Consider a reducible multiary group, i.e., a n-ary group G with multiplication f:G^n \to G such that there exists a group structure on G such that f(a_1,a_2,\dots,a_n) = a_1a_2\dots a_n for all (possibly repeated) a_1,a_2,\dot,a_n \in G, with the multiplication on the right being as per the group structure.

Let C be the subset of G comprising those elements that are neutral for f. Consider C as a subset of G with its (ordinary 2-ary) group operation.
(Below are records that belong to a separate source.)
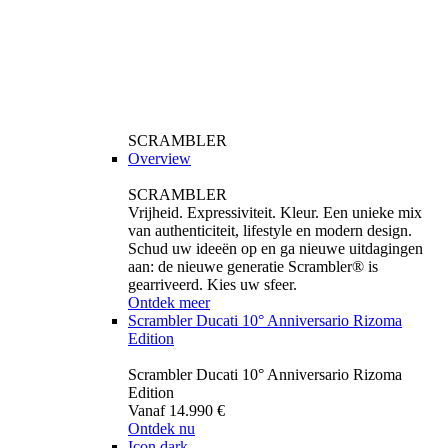
SCRAMBLER
Overview
SCRAMBLER
Vrijheid. Expressiviteit. Kleur. Een unieke mix
van authenticiteit, lifestyle en modern design.
Schud uw ideeën op en ga nieuwe uitdagingen
aan: de nieuwe generatie Scrambler® is
gearriveerd. Kies uw sfeer.
Ontdek meer
Scrambler Ducati 10° Anniversario Rizoma
Edition
Scrambler Ducati 10° Anniversario Rizoma
Edition
Vanaf 14.990 €
Ontdek nu
Icon dark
The claim is that C is a subgroup of G, and in fact, it is the characteristic subgroup comprising those elements in the center of G whose order divides n - 1.

Note

Note that due to the equivalence of definitions of reducible multiary group, we know that neutral elements exist if and only if the n-ary group is reducible. Thus, for irreducible n-ary groups, we would get an empty set instead of a subgroup.

Related facts

Proof

Given: Group G with identity element e. C is the subset of G comprising those elements u of G for which u^iau^{n-1-i} = a for all a \in G and all i \in \{ 0,1,\dots, n-1\}.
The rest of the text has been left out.